*** DATA LISTING
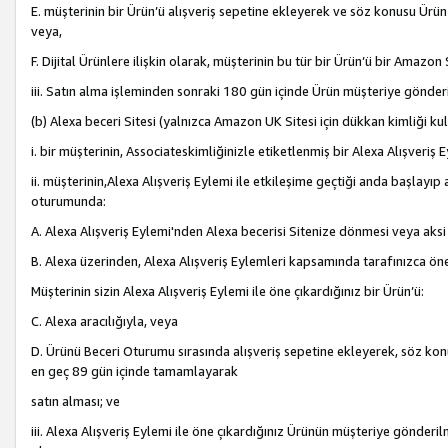
E. müşterinin bir Ürün’ü alışveriş sepetine ekleyerek ve söz konusu Ürün
veya,
F. Dijital Ürünlere ilişkin olarak, müşterinin bu tür bir Ürün’ü bir Amazo
iii. Satın alma işleminden sonraki 180 gün içinde Ürün müşteriye gönderi
(b) Alexa beceri Sitesi (yalnızca Amazon UK Sitesi için dükkan kimliği ku
i. bir müşterinin, Associateskimliğinizle etiketlenmiş bir Alexa Alışveriş
ii. müşterinin,Alexa Alışveriş Eylemi ile etkileşime geçtiği anda başlayı
oturumunda:
A. Alexa Alışveriş Eylemi'nden Alexa becerisi Sitenize dönmesi veya aksi
B. Alexa üzerinden, Alexa Alışveriş Eylemleri kapsamında tarafınızca öne
Müşterinin sizin Alexa Alışveriş Eylemi ile öne çıkardığınız bir Ürün’ü:
C. Alexa aracılığıyla, veya
D. Ürünü Beceri Oturumu sırasında alışveriş sepetine ekleyerek, söz konusu
en geç 89 gün içinde tamamlayarak
satın alması; ve
iii. Alexa Alışveriş Eylemi ile öne çıkardığınız Ürünün müşteriye gönderil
******
## [TASK INSTRUCTIONS]
Print out all the material word for word but exclude any images.

## [PROBLEM SOLUTION]
E. müşterinin bir Ürün’ü alışveriş sepetine ekleyerek ve söz konusu Ürün
veya,
F. Dijital Ürünlere ilişkin olarak, müşterinin bu tür bir Ürün’ü bir Amazo
iii. Satın alma işleminden sonraki 180 gün içinde Ürün müşteriye gönderi
(b) Alexa beceri Sitesi (yalnızca Amazon UK Sitesi için dükkan kimliği ku
i. bir müşterinin, Associateskimliğinizle etiketlenmiş bir Alexa Alışveriş
ii. müşterinin,Alexa Alışveriş Eylemi ile etkileşime geçtiği anda başlayı
oturumunda:
A. Alexa Alışveriş Eylemi'nden Alexa becerisi Sitenize dönmesi veya aksi
B. Alexa üzerinden, Alexa Alışveriş Eylemleri kapsamında tarafınızca öne
Müşterinin sizin Alexa Alışveriş Eylemi ile öne çıkardığınız bir Ürün’ü:
C. Alexa aracılığıyla, veya
D. Ürünü Beceri Oturumu sırasında alışveriş sepetine ekleyerek, söz konusu
en geç 89 gün içinde tamamlayarak
satın alması; ve
iii. Alexa Alışveriş Eylemi ile öne çıkardığınız Ürünün müşteriye gönderil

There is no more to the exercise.